### Exercise aim
Please retype the records below exactly, leaving out any pictures.

[[ Exercise material open ]]

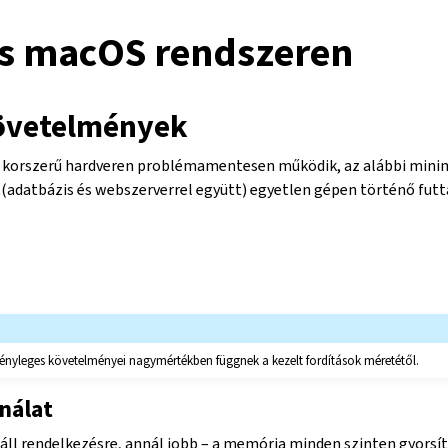
és macOS rendszeren
övetelmények
 korszerű hardveren problémamentesen működik, az alábbi minim
(adatbázis és webszerverrel együtt) egyetlen gépen történő fut
tényleges követelményei nagymértékben függnek a kezelt fordítások méretétől.
nálat
ll rendelkezésre, annál jobb – a memória minden szinten gyorsí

[[ Exercise material closed ]]

### Task result
és macOS rendszeren
övetelmények
 korszerű hardveren problémamentesen működik, az alábbi minim
(adatbázis és webszerverrel együtt) egyetlen gépen történő fut
tényleges követelményei nagymértékben függnek a kezelt fordítások méretétől.
nálat
ll rendelkezésre, annál jobb – a memória minden szinten gyorsí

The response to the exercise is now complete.